» Exercise description: Locate the string "Forex" in the records below. Copy every line where it occurs.

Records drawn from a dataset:
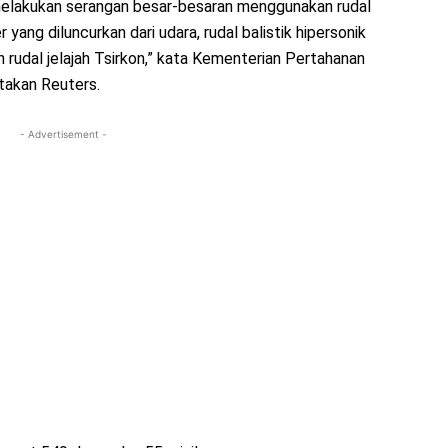
melakukan serangan besar-besaran menggunakan rudal
er yang diluncurkan dari udara, rudal balistik hipersonik
an rudal jelajah Tsirkon,” kata Kementerian Pertahanan
takan Reuters.
- Advertisement -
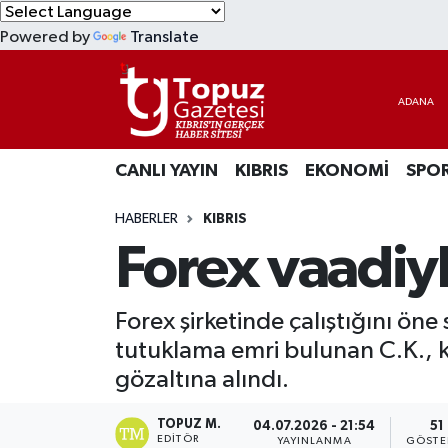
Powered by
Translate
KIBRIS
Lefkoşa Nöbetçi Eczaneler
DÜNYA
Lefkoşa Hava Durumu
CANLI YAYIN
KIBRIS
EKONOMİ
SPO
EKONOMİ
Lefkoşa Trafik Yoğunluk Haritası
HABERLER
KIBRIS
MAGAZİN
Süper Lig Puan Durumu ve Fikstür
Forex vaadiyle
SAĞLIK
Tüm Manşetler
Forex şirketinde çalıştığını öne
SPOR
Son Dakika Haberleri
tutuklama emri bulunan C.K., k
gözaltına alındı.
TEKNOLOJİ
Haber Arşivi
TOPUZ M.
04.07.2026 - 21:54
51
TÜRKİYE
EDITÖR
YAYINLANMA
GÖSTE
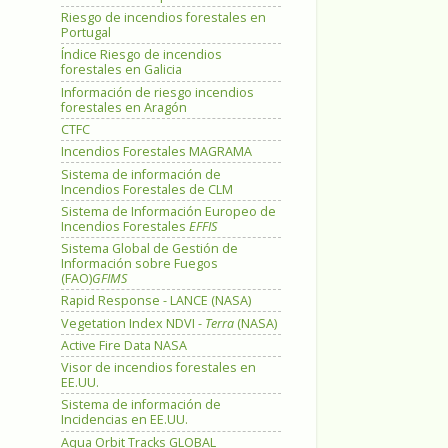
Riesgo de incendios forestales en
Portugal
Índice Riesgo de incendios
forestales en Galicia
Información de riesgo incendios
forestales en Aragón
CTFC
Incendios Forestales MAGRAMA
Sistema de información de
Incendios Forestales de CLM
Sistema de Información Europeo de
Incendios Forestales
EFFIS
Sistema Global de Gestión de
Información sobre Fuegos
(FAO)
GFIMS
Rapid Response - LANCE (NASA)
Vegetation Index NDVI -
Terra
(NASA)
Active Fire Data NASA
Visor de incendios forestales en
EE.UU.
Sistema de información de
Incidencias en EE.UU.
Aqua Orbit Tracks GLOBAL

» Output for this task:
Forex vaadiyle
Forex şirketinde çalıştığını öne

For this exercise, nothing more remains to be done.